Garment for the upper body

A shirt is a cloth garment for the upper body (from the neck to the waist).

Originally an undergarment worn exclusively by men, it has become, in American English, a catch-all term for a broad variety of upper-body garments and undergarments. In British English, a shirt is more specifically a garment with a collar, sleeves with cuffs, and a full vertical opening with buttons or snaps (North Americans would call that a "dress shirt", a specific type of collared shirt). A shirt can also be worn with a necktie under the shirt collar.

== History ==
The world's oldest preserved garment, discovered by Flinders Petrie, is a "highly sophisticated" linen shirt from a First Dynasty Egyptian tomb at Tarkan, dated to c. 3000 BC: "the shoulders and sleeves have been finely pleated to give form-fitting trimness while allowing the wearer room to move. The small fringe formed during weaving along one edge of the cloth has been placed by the designer to decorate the neck opening and side seam."

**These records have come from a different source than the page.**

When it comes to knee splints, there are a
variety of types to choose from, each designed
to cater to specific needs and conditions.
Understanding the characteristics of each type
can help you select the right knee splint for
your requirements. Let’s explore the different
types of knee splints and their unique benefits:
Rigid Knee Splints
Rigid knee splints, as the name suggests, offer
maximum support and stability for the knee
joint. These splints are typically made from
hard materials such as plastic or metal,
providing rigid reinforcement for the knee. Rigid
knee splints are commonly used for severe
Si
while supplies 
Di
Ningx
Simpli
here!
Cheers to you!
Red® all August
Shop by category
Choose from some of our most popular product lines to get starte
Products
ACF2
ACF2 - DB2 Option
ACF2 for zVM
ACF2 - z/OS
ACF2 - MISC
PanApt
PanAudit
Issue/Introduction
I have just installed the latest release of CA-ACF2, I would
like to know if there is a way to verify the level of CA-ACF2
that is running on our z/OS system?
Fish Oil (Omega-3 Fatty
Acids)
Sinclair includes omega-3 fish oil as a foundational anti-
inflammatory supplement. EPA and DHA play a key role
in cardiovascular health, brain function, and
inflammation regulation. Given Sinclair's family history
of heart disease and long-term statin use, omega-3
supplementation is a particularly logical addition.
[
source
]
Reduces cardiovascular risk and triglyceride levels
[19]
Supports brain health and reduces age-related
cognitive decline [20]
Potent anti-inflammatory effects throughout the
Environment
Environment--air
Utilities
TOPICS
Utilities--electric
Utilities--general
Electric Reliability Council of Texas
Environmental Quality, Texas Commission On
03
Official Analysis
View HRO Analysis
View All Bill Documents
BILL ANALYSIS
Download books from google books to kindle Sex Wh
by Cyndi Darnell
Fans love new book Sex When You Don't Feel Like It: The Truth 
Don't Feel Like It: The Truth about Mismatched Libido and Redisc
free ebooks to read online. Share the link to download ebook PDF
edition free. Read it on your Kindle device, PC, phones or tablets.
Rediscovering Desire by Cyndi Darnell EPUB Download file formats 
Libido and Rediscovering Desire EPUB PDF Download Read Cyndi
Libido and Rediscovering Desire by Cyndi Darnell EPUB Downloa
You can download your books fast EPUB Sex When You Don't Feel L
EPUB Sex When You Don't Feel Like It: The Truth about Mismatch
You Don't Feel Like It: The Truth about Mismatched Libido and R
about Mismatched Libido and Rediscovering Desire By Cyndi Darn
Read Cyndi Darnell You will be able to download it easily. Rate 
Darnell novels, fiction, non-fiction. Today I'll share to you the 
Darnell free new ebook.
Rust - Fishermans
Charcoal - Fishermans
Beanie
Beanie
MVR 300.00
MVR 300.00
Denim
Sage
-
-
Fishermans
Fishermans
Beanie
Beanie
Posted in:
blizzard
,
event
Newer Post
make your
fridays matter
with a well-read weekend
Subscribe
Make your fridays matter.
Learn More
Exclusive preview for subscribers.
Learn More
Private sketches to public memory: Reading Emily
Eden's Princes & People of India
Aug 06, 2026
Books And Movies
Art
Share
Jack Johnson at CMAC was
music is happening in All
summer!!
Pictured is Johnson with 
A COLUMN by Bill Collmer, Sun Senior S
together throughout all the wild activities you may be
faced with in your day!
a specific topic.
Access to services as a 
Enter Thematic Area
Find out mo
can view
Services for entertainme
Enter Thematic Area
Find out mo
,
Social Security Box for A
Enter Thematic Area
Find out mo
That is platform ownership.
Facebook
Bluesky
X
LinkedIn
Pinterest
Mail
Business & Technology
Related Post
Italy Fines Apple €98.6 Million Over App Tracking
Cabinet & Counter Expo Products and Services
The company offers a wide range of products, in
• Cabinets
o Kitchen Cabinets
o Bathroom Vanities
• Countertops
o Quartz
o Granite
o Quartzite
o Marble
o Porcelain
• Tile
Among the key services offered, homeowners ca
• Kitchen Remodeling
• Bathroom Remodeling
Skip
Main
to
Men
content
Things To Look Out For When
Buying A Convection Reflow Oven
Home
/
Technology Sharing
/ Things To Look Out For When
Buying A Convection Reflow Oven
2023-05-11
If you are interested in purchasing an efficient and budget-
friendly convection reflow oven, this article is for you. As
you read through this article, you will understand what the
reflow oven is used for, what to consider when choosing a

The shirt was an item of clothing that only men could wear as underwear, until the twentieth century. Although the women's chemise was a closely related garment to the men's, it is the men's garment that became the modern shirt. In the Middle Ages, it was a plain, undyed garment worn next to the skin and under regular garments. In medieval artworks, the shirt is only visible (uncovered) on humble characters, such as shepherds, prisoners, and penitents. In the seventeenth century, men's shirts were allowed to show, with much the same erotic import as visible underwear today. In the eighteenth century, instead of underpants, men "relied on the long tails of shirts ... to serve the function of drawers. Eighteenth-century costume historian Joseph Strutt believed that men who did not wear shirts to bed were indecent. Even as late as 1879, a visible shirt with nothing over it was considered improper.

The shirt sometimes had frills at the neck or cuffs. In the sixteenth century, men's shirts often had embroidery, and sometimes frills or lace at the neck and cuffs and through the eighteenth-century long neck frills, or jabots, were fashionable. Coloured shirts began to appear in the early nineteenth century, as can be seen in the paintings of George Caleb Bingham. They were considered casual wear, for lower-class workers only, until the twentieth century. For a gentleman, "to wear a sky-blue shirt was unthinkable in 1860, but had become standard by 1920 and, in 1980, constituted the most commonplace event."

European and American women began wearing shirts in 1860, when the Garibaldi shirt, a red shirt as worn by the freedom fighters under Giuseppe Garibaldi, was popularized by Empress Eugénie of France. At the end of the nineteenth century, the Century Dictionary described an ordinary shirt as "of cotton, with linen bosom, wristbands and cuffs prepared for stiffening with starch, the collar and wristbands being usually separate and adjustable".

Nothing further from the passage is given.